Two studies are already underway. The first is picking out rare expressions in the Book of Mormon -- how frequently they occur and where. For example, the phrase racked with eternal torment appears only in Alma. The all-searching eye of God is a phrase that occurs only in Jacob and Alma. Nephi and Nephi alone (with the exception of 2 Nephi 6:12 which comes from his record) describes a church as great and abominable. "Sorting out these phrases," says Jack Welch, will help us identify who wrote which things -- what Mormon really wrote as opposed to what he only abridged -- and will help us appreciate unsuspected qualities of Scripture."
A second project, gigantic in scope, is matching the Biblical text against Mormon Scriptures to find every phrase that recurs in both. "It will be interesting to see which phrases occur in the Book of Mormon from Old Testament prophets after Jeremiah, who dated to Lehi's day," observes Jack. "Or if a phrase from Obadiah shows up in Alma, did Obadiah originate it? Or was he quoting a still earlier text?" Of course some efforts have been made along these lines in the past, but more sophisticated analysis is necessary, and now possible, thanks to John Hilton's cooperation.

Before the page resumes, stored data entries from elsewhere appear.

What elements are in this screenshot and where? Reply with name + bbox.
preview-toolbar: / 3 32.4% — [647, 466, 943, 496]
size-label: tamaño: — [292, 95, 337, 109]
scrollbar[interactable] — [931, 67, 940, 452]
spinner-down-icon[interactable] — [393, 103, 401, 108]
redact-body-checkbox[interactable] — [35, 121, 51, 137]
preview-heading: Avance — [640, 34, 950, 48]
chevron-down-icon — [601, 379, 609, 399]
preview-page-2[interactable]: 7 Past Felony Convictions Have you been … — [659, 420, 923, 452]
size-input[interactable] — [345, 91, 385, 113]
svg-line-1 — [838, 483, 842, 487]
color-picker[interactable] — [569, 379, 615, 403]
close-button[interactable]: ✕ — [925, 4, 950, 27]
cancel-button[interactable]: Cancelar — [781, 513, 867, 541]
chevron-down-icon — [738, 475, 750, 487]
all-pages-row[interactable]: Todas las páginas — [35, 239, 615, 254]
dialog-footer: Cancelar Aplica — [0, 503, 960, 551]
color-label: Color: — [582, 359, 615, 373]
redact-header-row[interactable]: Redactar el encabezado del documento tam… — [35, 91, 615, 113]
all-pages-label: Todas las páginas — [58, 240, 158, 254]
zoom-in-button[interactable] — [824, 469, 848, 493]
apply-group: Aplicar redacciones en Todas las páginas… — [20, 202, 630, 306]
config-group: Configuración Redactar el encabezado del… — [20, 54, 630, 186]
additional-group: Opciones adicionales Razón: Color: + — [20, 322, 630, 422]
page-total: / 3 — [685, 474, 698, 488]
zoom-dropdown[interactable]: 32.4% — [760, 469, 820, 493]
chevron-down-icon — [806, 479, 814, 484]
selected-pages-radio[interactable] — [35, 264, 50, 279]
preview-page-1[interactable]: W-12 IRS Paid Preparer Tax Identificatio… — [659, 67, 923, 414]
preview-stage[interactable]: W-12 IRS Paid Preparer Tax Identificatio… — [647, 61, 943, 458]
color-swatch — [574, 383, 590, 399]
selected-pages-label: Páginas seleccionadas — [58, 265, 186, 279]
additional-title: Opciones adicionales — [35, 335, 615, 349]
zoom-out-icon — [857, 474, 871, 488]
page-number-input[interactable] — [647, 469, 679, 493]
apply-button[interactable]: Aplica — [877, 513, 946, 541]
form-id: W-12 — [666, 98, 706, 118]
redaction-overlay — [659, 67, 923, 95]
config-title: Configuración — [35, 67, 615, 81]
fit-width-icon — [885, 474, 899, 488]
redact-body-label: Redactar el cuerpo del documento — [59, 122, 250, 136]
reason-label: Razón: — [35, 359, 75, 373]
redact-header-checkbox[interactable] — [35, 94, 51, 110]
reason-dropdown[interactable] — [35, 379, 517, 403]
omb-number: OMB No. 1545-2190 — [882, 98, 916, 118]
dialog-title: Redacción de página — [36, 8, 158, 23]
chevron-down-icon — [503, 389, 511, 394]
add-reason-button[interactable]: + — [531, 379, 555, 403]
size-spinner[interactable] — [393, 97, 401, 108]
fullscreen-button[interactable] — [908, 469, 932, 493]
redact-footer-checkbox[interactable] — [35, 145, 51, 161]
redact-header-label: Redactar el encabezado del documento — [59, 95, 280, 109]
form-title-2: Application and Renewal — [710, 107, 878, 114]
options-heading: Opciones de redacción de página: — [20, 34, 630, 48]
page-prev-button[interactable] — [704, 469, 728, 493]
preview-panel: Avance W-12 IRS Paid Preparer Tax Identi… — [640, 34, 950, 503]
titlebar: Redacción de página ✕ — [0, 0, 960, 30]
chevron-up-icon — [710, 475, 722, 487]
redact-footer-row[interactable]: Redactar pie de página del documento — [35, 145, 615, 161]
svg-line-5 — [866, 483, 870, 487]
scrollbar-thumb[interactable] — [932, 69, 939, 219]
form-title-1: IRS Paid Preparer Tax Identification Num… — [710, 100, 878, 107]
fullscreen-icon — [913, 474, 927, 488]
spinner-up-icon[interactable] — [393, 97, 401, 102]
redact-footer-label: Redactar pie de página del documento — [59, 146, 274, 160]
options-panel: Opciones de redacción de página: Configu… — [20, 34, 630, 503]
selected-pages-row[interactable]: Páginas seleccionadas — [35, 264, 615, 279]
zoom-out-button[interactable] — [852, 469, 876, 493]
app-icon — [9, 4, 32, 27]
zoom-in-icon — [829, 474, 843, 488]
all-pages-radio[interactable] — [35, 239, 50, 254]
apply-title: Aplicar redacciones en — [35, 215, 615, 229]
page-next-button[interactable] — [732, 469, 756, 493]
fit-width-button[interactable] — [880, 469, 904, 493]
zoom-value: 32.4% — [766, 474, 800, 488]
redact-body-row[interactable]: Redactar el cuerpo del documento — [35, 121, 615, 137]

Proposals for additional studies using these computer facilities are welcomed. Each will be considered by the appropriate FARMS research committee for implementation.
The excitement of discovery produced by Mark Hofmann's 1980 recovery of what looks to be the original Anthon Transcript has died down somewhat, but the real work remains to be done. That page of Book of Mormon characters that Martin Harris took to New York professors to be appraised for its authenticity remains an unanswered question as long as it is untranslated; in fact even when a good translation is in hand there seems to be no possibility of acquiring enough additional "reformed Egyptian" ever to pin down a definitive translation. However, FARMS has been helping interested scholars by providing study materials and serving as an information clearing-house with cooperation from the Church Historical Department and BYU's Religious Studies Center.
Recently one scholar produced what he calls a "possible translation" of the whole transcript. He discussed his translation method and results with representatives of the Foundation, who offered to arrange for a working conference at which competent scholars would analyze and critique the translation at length. The researcher has agreed and is currently preparing a full presentation of his materials which will be circulated in advance to the limited number of highlyqualified participants invited to attend the meeting. planned for August.
This conference will also consider two previous attempts to decipher the document, as well as comparisons of the transcript with Micmac Indian hieroglyphs. Foundation officers stress that this will be a working conference: the public cannot be invited, probably no definitive conclusions will be reached, and proceedings will not be published. Almost certainly, much more work will need to be done, even if the research so far proves to be on the right track. The FARMS Newsletter, however, will provide periodic reports if only of the hospital style: "doing as well as can be expected," or "the operation was a success but the patient did not survive."
Donors who wish to assist with this important study may earmark their contributions for the "Anthon Transcript Project."
Lavina Fielding Anderson, with this issue, becomes the editor of the FARMS Newsletter. The officers plan to involve her also in preparing their reprint series and other projected publishing ventures in the planning stage.
"I've always been interested in scriptural research," says Lavina, "ever since I used to trail Hugh Nibley around at firesides when I was an undergraduate and make foolish attempts to cover his talks for the student paper, the Daily Universe. I'm very much in sympathy with the goals and purposes of FARMS, impressed by the quality of people involved and the soundness of the planning to this point -- but I might have just remained a sympathetic well-wisher if Jack hadn't mentioned that in addition to editing the Newsletter, there was a possibility of doing something with all of Hugh Nibley's uncollected papers, which Hugh has given to FARMS. That brought me in!"
Lavina graduated from BYU with a B.A. and M.A. in English, and received her Ph.D. from the University of Washington in Seattle. In addition to eight years of writing and editing for The Ensign in Salt Lake City, she has edited books published by Deseret Book, Bookcraft, and Cambridge University Press. She and her husband Paul are parents of a son.